Es ist Winter in Deutschland. Und das heißt auch den Autos und ihren Motoren ist es ziemlich kalt. Speziell die Dieselmotoren müssen erstmal aufgewärmt werden damit sie vernünftig anspringen können. Wenn das nicht richtig funktioniert, startet der Wagen entweder gar nicht oder er klingt wie ein alter Trecker und räuchert eine Weile vor sich hin bis endlich alle Zylinder mitlaufen wollen. Für alle die sich von den starken Vibrationen und Rauchentwicklung noch nicht aus der Ruhe bringen lassen, leuchtet auch noch die gelbe Motorkontrolleuchte auf.
Da der Fahrer dieses Audi A6 Competiton nicht bis zum Frühlign warten will, wenn das Wetter besser wird, müssen wir uns jetzt darum kümmern die alten Glühkerzen auszutauschen. In der Theorie wirklich überhaupt keine wilde Aktion; einfach die Motorhaube öffnen, die Motorabdeckung entfernen (nur eingeschnappt), die sechs Stecker abziehen, Glühkerzen rausdrehen und die Neuen in gleicher weise wieder reinstopfen. Leider sieht die Praxis ein wenig anders aus. Die Kerzen neigen bedingt durch die ständigen Temperaturschwankungen und eindringende Verschmutzungen zum festbacken. Und weil die Kerzen so filigran gebaut sind, kann man ganz schnell, ohne große Anstrengung den Kopf abreißen. Dann steht gleich deutlich mehr Arbeit bevor da die kaputte Kerze entweder ausgebohrt oder der komplette Zylinderkopf demontiert werden muss um die Reste irgendwie von innen herauszubekommen.
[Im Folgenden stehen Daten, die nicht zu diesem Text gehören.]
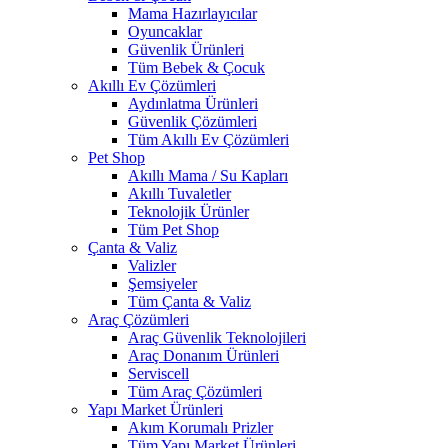
Mama Hazırlayıcılar
Oyuncaklar
Güvenlik Ürünleri
Tüm Bebek & Çocuk
Akıllı Ev Çözümleri
Aydınlatma Ürünleri
Güvenlik Çözümleri
Tüm Akıllı Ev Çözümleri
Pet Shop
Akıllı Mama / Su Kapları
Akıllı Tuvaletler
Teknolojik Ürünler
Tüm Pet Shop
Çanta & Valiz
Valizler
Şemsiyeler
Tüm Çanta & Valiz
Araç Çözümleri
Araç Güvenlik Teknolojileri
Araç Donanım Ürünleri
Serviscell
Tüm Araç Çözümleri
Yapı Market Ürünleri
Akım Korumalı Prizler
Tüm Yapı Market Ürünleri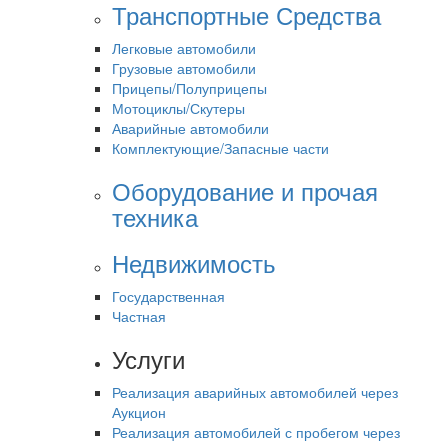
Транспортные Средства
Легковые автомобили
Грузовые автомобили
Прицепы/Полуприцепы
Мотоциклы/Скутеры
Аварийные автомобили
Комплектующие/Запасные части
Оборудование и прочая
техника
Недвижимость
Государственная
Частная
Услуги
Реализация аварийных автомобилей через
Аукцион
Реализация автомобилей с пробегом через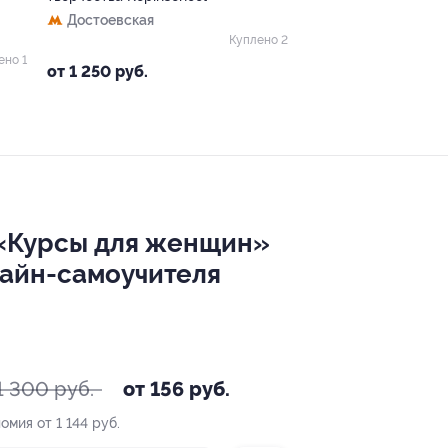
Достоевская
Куплено 2
ено 1
от 1 250 руб.
 «Курсы для женщин»
лайн-самоучителя
1 300 руб.
от 156 руб.
омия от 1 144 руб.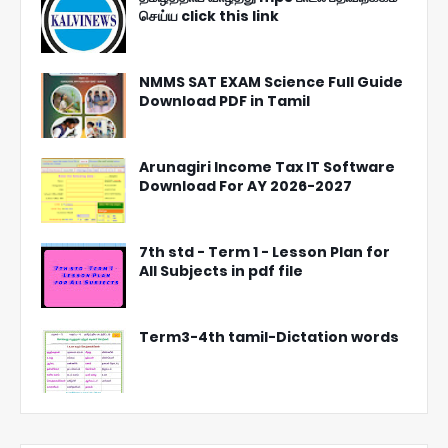
செய்ய click this link
NMMS SAT EXAM Science Full Guide
Download PDF in Tamil
Arunagiri Income Tax IT Software
Download For AY 2026-2027
7th std - Term 1 - Lesson Plan for
All Subjects in pdf file
Term3-4th tamil-Dictation words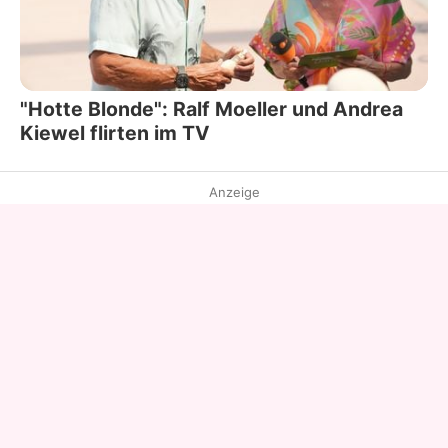
"Hotte Blonde": Ralf Moeller und Andrea
Kiewel flirten im TV
Anzeige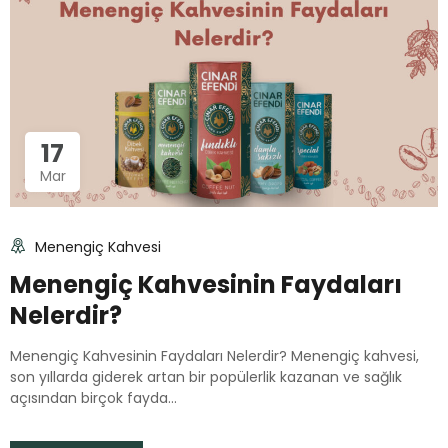
17
Mar
Menengiç Kahvesi
Menengiç Kahvesinin Faydaları
Nelerdir?
Menengiç Kahvesinin Faydaları Nelerdir? Menengiç kahvesi,
son yıllarda giderek artan bir popülerlik kazanan ve sağlık
açısından birçok fayda...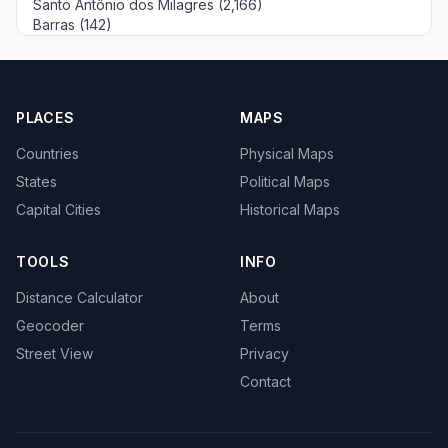
Santo Antônio dos Milagres (2,166)
Barras (142)
PLACES
MAPS
Countries
Physical Maps
States
Political Maps
Capital Cities
Historical Maps
TOOLS
INFO
Distance Calculator
About
Geocoder
Terms
Street View
Privacy
Contact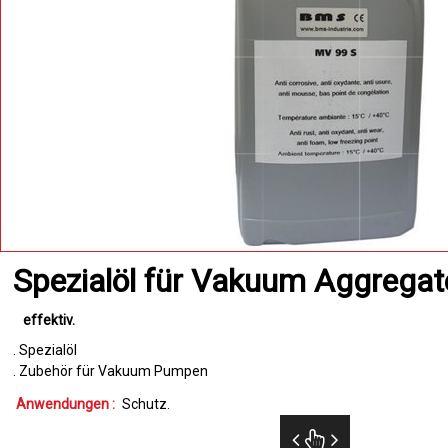
Spezialöl für Vakuum Aggregat
effektiv
. Spezialöl
. Zubehör für Vakuum Pumpen
Anwendungen :
Schutz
Wir wollen uns dieses Schicksal um jeden Preis ersparen. In der Fachwerkstatt schwört man entweder auf chemische Zaubermittel oder Spezialwerkzeuge welche die Kerze losvibrieren sollen ohne sie abzubrechen. Da die Lösung aus der Sprühdose um welten günstiger ist, versuchen wir unser Glück als erstes damit. Bevor irgendwas abreißt, geben wir hoffentlich rechtzeitig auf und treten die Aufgabe doch noch an eine Werkstatt ab. Ach ja und selbst wenn laut Fehlerspeicher vom Motorsteuergerät nur eine von sechs Kerzen defekt ist, wollen wir natürlich alle auf einen Schlag erneuern. Nicht das in ein paar Monaten wieder eine verreckt. Zumal die Teile mit 90€ fürs Set nicht übertrieben teuer waren.
Um unsere Erfolgschance zu maximieren geben wir dem Kriechöl die besten Arbeitsbedingungen. Erstmal auf die Autobahn und den Audi richtig schön warm fahren. Bloß gut das die Winterreifen bis Tempo 270 zugelassen sind. Zurück in der Garage alles freilegen und jede Kerze ordentlich einsprühen. Anschließend das Auto für eine Nacht stehen lassen und am nächsten Tag das selbe Spiel nochmal. Erst dann entfernen wir die sehr fest sitzenden Kerzenstecker und pusten den Staub der vergangenen sechs Jahre aus den Kerzenlöchern. Mit einem kleinen Drehmomentschlüssel (auf 21Nm eingestellt) versuchen wir dann ob sich irgendwas lösen lässt.
Aber Achtung, nicht jeder Drehmomentschlüssel funktioniert in beide Richtungen. Im Zweifelsfall mit einer 1/4Zoll Knarre und nur aus dem Handgelenk arbeiten. Wenn das nicht reicht, sollte man vielleicht nochmal kurz Pause machen und die Sprühdose mit dem Kriechöl hervorholen. Mit einer langen 10mm Stecknuss, extralanger Verlängerung und Knarre drehen wir alle Kerzen erfolgreich aus ihrem Gewinde. Mit einem Stabmagnet angeln wir die Alten raus und setzen die Neuen genau so behutsam wieder ein. Damit die Kerze nicht schief ins Gewinde gedreht wird, fangen wir erstmal mit bloßen Fingern an sie einzuschrauben. Erst dann kommt der Drehmomentschlüssel zum Einsatz (17Nm Anzungsmoment) und anschließend die Stecker wieder drauf.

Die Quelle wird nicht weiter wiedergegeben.